From Table 6, it can be seen that the position RMSE values corresponding to the AMEECKF are the smallest compared to the results from the CKF, HCKF, and MCCCKF. Since the RMSE directly reflects the magnitude of position estimation error, smaller values indicate higher position estimation accuracy.

6. Discussion

Aiming at the problem that GNSS/INS systems mounted on low-cost UAVs are susceptible to interference from heavy-tailed non-Gaussian measurement noise, leading to degraded navigation accuracy, this paper proposes an AMEECKF. This algorithm leverages the efficient processing capability of the CKF for system nonlinear models, establishing a foundation of basic accuracy for state estimation in nonlinear scenarios. Utilizing the insensitivity of correntropy to outliers, correntropy theory is introduced to mitigate the effects of heavy-tailed measurement noise, replacing the traditional MMSE criterion with the MEE criterion. Simultaneously, a kernel bandwidth adaptive adjustment factor is constructed to dynamically tune the kernel bandwidth according to the real-time characteristics of the measurement data, further reducing the interference of measurement outliers on filtering accuracy and enhancing the filter’s robustness in complex noise environments.

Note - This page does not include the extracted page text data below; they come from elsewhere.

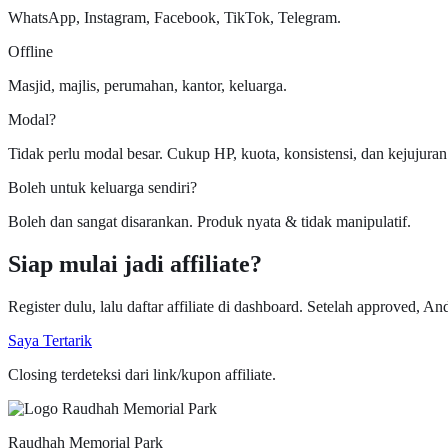
WhatsApp, Instagram, Facebook, TikTok, Telegram.
Offline
Masjid, majlis, perumahan, kantor, keluarga.
Modal?
Tidak perlu modal besar. Cukup HP, kuota, konsistensi, dan kejujuran
Boleh untuk keluarga sendiri?
Boleh dan sangat disarankan. Produk nyata & tidak manipulatif.
Siap mulai jadi affiliate?
Register dulu, lalu daftar affiliate di dashboard. Setelah approved, A
Saya Tertarik
Closing terdeteksi dari link/kupon affiliate.
Raudhah Memorial Park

For demonstrating the filter’s effectiveness, this paper designed numerical simulations and UAV flight experiments, comparing AMEECKF against CKF, HCKF, and MCCCKF. Specific experimental results show that in the dynamic flight environment of UAVs, the AMEECKF can effectively suppress the interference of the nonlinearity of the system model on navigation accuracy and ensure the stable operation of the integrated navigation system. Meanwhile, when confronted with significant measurement outliers, the algorithm still demonstrates excellent robustness and has notable advantages in the estimation accuracy of navigation parameters, thereby comprehensively enhancing the overall accuracy of the GNSS/INS-integrated navigation system.

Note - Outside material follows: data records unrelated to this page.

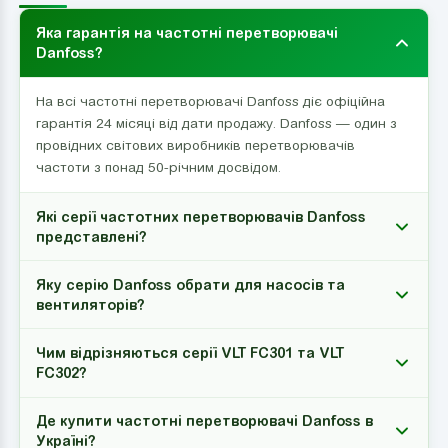
Яка гарантія на частотні перетворювачі
Danfoss?
На всі частотні перетворювачі Danfoss діє офіційна
гарантія 24 місяці від дати продажу. Danfoss — один з
провідних світових виробників перетворювачів
частоти з понад 50-річним досвідом.
Які серії частотних перетворювачів Danfoss
представлені?
Яку серію Danfoss обрати для насосів та
вентиляторів?
Чим відрізняються серії VLT FC301 та VLT
FC302?
Де купити частотні перетворювачі Danfoss в
Україні?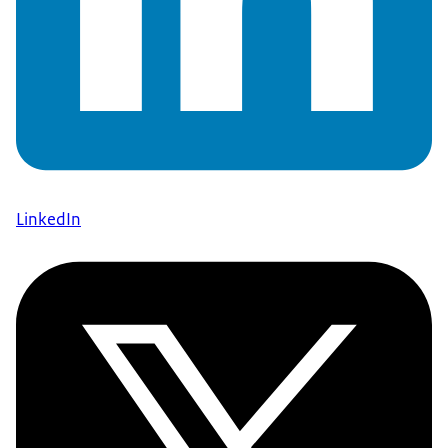
LinkedIn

In summary, the AMEECKF effectively addresses the interference challenge posed by heavy-tailed non-Gaussian measurement noise on low-cost UAV GNSS/INS-integrated navigation systems. It provides reliable technical support for the high-precision application, possessing considerable practical engineering value. Meanwhile, it should be noted that the GNSS/INS system in this paper employs a loose coupling model. While this model possesses significant advantages of low computational complexity and a linear measurement model, and these features help reduce the difficulty of engineering implementation, it has lower overall accuracy compared with the tight coupling model that can deeply fuse GNSS raw observation data and still has certain limitations in high-precision navigation scenarios. Future research may attempt to implement the model proposed in this paper within the GNSS/INS tight coupling framework. It may also try to extend the algorithm in this paper to multi-sensor fusion navigation scenarios involving inertial sensors combined with visual cameras, LiDAR, and airspeed sensors—so as to further explore its broader applicability in multi-sensor-integrated navigation and meet complex and ever-changing navigation requirements.